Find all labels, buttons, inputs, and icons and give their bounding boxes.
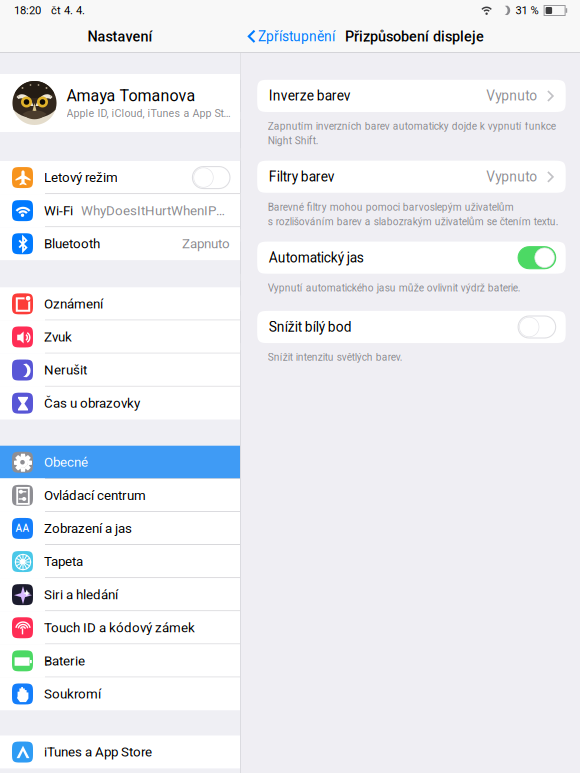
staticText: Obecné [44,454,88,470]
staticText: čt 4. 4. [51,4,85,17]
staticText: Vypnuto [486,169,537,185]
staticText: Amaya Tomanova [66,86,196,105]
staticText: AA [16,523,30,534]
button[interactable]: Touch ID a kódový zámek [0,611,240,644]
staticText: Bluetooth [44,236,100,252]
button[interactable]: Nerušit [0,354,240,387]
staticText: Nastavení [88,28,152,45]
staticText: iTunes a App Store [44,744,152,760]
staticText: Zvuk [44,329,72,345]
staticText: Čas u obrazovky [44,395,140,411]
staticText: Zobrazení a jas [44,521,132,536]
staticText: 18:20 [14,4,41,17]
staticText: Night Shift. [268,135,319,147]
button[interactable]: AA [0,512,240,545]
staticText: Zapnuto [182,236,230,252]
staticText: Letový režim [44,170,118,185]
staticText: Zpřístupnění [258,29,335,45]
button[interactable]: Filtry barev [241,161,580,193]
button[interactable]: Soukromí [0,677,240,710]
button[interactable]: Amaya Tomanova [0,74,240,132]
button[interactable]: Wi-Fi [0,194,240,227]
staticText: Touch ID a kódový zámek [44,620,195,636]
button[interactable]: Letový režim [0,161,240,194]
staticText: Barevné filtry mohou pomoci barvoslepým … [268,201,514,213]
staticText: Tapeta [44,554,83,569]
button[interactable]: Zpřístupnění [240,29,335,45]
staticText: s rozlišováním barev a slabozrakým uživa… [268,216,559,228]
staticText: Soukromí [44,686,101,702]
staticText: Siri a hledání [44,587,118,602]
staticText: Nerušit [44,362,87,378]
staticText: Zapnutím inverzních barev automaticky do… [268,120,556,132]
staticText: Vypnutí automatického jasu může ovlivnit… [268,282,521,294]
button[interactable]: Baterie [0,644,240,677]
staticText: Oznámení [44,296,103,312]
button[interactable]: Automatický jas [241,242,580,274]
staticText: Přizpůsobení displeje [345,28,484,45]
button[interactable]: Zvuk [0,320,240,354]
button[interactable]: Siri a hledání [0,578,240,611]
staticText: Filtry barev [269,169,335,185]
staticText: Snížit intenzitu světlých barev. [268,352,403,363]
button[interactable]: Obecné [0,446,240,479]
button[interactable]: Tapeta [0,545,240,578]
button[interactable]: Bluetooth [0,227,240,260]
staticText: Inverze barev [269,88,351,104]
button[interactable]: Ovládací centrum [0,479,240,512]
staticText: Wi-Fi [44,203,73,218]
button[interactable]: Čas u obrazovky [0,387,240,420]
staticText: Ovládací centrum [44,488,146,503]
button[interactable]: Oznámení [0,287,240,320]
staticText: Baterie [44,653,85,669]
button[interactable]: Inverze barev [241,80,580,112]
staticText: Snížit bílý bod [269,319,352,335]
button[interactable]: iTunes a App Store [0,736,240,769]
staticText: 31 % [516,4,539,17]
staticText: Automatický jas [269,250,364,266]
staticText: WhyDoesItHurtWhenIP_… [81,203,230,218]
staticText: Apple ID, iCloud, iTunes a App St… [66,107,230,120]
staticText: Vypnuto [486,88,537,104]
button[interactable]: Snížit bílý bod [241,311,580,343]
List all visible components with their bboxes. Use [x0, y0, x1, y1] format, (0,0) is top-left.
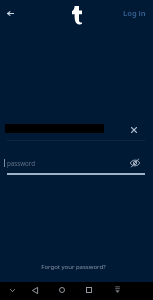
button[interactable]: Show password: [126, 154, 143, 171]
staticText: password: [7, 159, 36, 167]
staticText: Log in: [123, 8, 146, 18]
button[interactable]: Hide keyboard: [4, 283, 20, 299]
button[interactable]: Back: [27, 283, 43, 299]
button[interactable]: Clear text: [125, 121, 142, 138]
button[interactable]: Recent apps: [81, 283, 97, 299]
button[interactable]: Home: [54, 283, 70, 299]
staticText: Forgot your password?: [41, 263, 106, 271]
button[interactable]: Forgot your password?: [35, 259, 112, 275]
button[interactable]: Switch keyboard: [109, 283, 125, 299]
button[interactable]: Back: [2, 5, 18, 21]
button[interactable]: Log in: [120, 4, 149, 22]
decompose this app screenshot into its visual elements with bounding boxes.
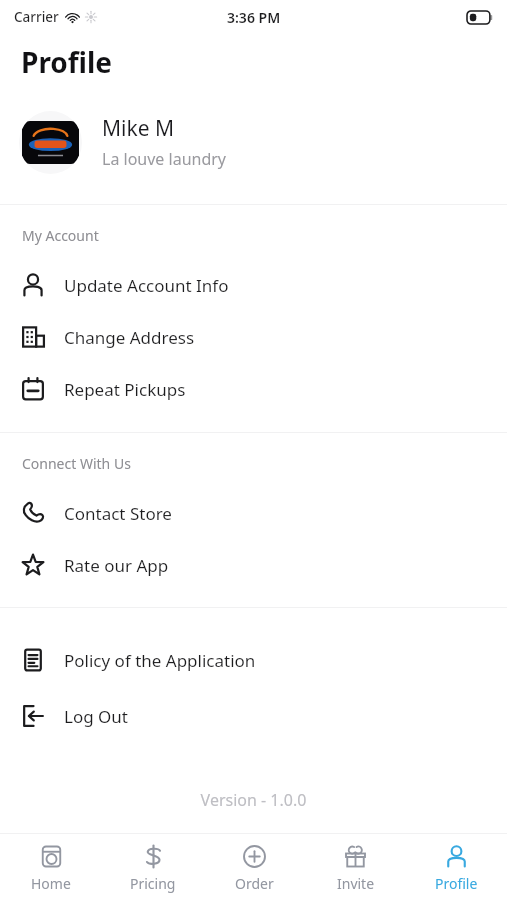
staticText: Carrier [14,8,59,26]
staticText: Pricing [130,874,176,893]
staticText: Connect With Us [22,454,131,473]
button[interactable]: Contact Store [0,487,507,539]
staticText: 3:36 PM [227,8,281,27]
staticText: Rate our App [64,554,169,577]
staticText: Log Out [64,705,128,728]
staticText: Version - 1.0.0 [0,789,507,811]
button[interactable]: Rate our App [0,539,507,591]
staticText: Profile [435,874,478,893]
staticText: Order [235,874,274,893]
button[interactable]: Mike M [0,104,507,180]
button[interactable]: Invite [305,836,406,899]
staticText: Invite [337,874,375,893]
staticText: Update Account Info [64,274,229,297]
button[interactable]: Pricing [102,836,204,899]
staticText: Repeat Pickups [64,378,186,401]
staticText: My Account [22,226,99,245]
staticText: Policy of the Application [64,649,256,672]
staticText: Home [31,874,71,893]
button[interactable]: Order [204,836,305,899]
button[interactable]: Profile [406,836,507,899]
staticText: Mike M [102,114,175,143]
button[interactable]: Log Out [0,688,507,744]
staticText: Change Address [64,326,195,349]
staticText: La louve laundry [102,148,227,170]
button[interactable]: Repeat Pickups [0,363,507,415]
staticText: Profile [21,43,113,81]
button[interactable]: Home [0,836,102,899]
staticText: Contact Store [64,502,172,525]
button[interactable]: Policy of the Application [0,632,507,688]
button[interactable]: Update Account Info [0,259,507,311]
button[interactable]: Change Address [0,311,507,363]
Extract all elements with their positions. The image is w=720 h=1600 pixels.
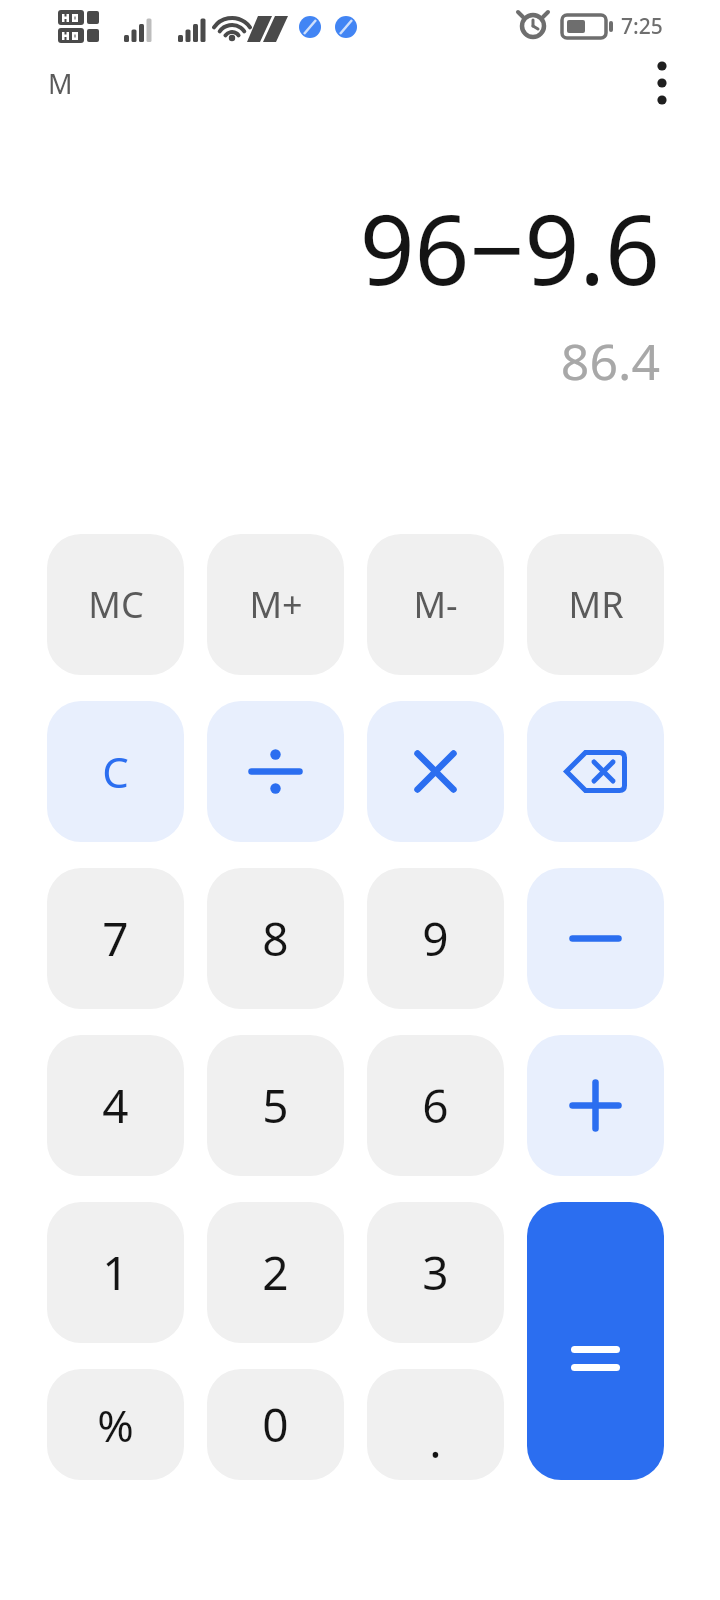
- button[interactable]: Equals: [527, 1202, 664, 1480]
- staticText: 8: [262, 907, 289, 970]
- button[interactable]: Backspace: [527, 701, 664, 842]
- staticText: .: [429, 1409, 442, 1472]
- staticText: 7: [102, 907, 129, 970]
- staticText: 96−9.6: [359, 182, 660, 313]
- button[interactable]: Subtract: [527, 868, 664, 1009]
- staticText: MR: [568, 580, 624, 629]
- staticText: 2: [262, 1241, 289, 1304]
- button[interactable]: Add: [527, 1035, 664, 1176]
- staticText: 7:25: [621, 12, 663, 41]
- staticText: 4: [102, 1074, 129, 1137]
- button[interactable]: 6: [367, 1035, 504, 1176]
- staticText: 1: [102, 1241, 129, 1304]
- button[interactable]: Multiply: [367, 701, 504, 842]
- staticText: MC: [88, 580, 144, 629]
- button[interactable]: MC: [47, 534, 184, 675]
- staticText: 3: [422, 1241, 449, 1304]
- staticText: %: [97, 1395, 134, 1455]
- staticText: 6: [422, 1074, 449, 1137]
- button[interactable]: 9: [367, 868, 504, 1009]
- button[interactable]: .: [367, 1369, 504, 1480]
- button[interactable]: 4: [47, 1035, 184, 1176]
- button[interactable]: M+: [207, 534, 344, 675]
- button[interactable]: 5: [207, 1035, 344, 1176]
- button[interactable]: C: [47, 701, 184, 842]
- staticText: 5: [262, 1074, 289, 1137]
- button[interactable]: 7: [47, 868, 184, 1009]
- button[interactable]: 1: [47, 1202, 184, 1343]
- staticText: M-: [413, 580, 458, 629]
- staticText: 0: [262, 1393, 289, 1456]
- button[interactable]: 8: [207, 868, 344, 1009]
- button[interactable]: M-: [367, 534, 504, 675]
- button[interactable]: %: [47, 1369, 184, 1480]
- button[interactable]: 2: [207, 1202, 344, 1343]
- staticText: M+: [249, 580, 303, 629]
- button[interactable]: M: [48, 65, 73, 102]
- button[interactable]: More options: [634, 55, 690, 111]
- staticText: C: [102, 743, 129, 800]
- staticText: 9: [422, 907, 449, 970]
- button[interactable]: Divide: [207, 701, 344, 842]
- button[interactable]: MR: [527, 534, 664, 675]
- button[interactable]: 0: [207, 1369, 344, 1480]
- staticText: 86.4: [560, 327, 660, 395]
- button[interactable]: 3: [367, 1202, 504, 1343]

-*-

## Task details
Whenever the word "elements" appears in a line of the listing, report that line.

## Your solution
decompose this app screenshot into its visual elements with bounding boxes.
Extract all elements with their positions. The image is w=720 h=1600 pixels.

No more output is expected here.